[Saved data entries]
══════════
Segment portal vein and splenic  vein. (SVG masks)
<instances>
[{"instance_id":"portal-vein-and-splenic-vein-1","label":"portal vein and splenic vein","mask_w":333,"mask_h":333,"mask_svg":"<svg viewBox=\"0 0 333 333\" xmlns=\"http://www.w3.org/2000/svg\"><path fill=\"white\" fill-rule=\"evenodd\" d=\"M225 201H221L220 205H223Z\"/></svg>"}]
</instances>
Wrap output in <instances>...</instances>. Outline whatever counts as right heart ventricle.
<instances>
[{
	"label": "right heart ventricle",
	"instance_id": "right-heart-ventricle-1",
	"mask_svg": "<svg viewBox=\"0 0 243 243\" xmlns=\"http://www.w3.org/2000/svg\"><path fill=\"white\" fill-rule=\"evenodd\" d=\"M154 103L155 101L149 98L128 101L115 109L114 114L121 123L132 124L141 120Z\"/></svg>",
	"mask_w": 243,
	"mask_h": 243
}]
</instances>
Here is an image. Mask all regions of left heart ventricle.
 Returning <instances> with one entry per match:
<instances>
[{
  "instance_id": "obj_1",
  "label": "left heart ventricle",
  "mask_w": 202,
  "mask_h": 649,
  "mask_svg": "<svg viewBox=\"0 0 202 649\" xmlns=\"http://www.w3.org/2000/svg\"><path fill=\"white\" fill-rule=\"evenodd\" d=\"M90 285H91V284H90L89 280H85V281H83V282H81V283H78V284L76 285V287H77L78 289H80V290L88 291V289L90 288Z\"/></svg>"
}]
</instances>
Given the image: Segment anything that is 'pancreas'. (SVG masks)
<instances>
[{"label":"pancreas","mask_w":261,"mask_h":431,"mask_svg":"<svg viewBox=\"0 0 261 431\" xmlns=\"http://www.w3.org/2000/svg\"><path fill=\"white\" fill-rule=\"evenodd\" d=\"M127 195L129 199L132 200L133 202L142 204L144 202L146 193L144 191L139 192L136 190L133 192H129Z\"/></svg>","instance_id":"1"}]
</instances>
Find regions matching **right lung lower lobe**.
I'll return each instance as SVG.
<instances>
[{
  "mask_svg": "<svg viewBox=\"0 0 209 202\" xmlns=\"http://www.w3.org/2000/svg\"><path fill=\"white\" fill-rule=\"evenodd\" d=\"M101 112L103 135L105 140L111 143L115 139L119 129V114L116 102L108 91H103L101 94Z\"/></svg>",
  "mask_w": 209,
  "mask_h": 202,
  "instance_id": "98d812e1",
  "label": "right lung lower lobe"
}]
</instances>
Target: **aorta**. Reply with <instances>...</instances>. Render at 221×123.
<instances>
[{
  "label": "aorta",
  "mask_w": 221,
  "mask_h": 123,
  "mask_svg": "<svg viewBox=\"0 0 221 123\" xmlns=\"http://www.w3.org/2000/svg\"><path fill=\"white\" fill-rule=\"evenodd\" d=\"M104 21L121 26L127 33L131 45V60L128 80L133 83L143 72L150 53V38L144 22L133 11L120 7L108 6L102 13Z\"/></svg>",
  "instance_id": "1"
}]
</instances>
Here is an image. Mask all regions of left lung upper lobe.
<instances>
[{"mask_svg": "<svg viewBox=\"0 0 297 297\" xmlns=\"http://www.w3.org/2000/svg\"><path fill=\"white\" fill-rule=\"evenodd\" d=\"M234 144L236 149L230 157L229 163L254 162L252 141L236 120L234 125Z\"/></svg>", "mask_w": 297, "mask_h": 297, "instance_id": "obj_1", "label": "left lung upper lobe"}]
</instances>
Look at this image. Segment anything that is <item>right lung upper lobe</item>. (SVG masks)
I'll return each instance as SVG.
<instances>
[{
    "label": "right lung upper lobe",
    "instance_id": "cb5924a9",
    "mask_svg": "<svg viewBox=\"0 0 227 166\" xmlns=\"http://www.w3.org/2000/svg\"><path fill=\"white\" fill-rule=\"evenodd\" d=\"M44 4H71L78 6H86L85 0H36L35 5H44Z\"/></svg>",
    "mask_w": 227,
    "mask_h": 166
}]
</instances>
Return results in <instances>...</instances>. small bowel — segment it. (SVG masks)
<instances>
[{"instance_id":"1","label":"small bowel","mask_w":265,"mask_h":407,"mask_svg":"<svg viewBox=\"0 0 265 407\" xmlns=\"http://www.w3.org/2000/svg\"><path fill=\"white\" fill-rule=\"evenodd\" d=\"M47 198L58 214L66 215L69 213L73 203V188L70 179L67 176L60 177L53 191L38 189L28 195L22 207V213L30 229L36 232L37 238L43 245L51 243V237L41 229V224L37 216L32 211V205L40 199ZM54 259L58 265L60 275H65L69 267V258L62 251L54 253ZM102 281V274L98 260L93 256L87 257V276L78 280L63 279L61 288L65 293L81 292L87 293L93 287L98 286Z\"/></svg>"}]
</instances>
══════════
Beginning at the line that holds "Look at this", copy every line through the end of the entries exactly as given, and only those lines.

> Response to this exercise
Look at this image. Segment anything that is <item>right lung upper lobe</item>. (SVG masks)
I'll return each instance as SVG.
<instances>
[{
    "label": "right lung upper lobe",
    "instance_id": "cb5924a9",
    "mask_svg": "<svg viewBox=\"0 0 227 166\" xmlns=\"http://www.w3.org/2000/svg\"><path fill=\"white\" fill-rule=\"evenodd\" d=\"M44 4H71L78 6H86L85 0H36L35 5H44Z\"/></svg>",
    "mask_w": 227,
    "mask_h": 166
}]
</instances>
Return results in <instances>...</instances>. small bowel — segment it. (SVG masks)
<instances>
[{"instance_id":"1","label":"small bowel","mask_w":265,"mask_h":407,"mask_svg":"<svg viewBox=\"0 0 265 407\" xmlns=\"http://www.w3.org/2000/svg\"><path fill=\"white\" fill-rule=\"evenodd\" d=\"M47 198L58 214L66 215L69 213L73 203V188L70 179L67 176L60 177L53 191L38 189L28 195L22 207V213L30 229L36 232L37 238L43 245L51 243V237L41 229V224L37 216L32 211V205L40 199ZM54 259L58 265L60 275H65L69 267V258L62 251L54 253ZM102 281V274L98 260L93 256L87 257V276L78 280L63 279L61 288L65 293L81 292L87 293L93 287L98 286Z\"/></svg>"}]
</instances>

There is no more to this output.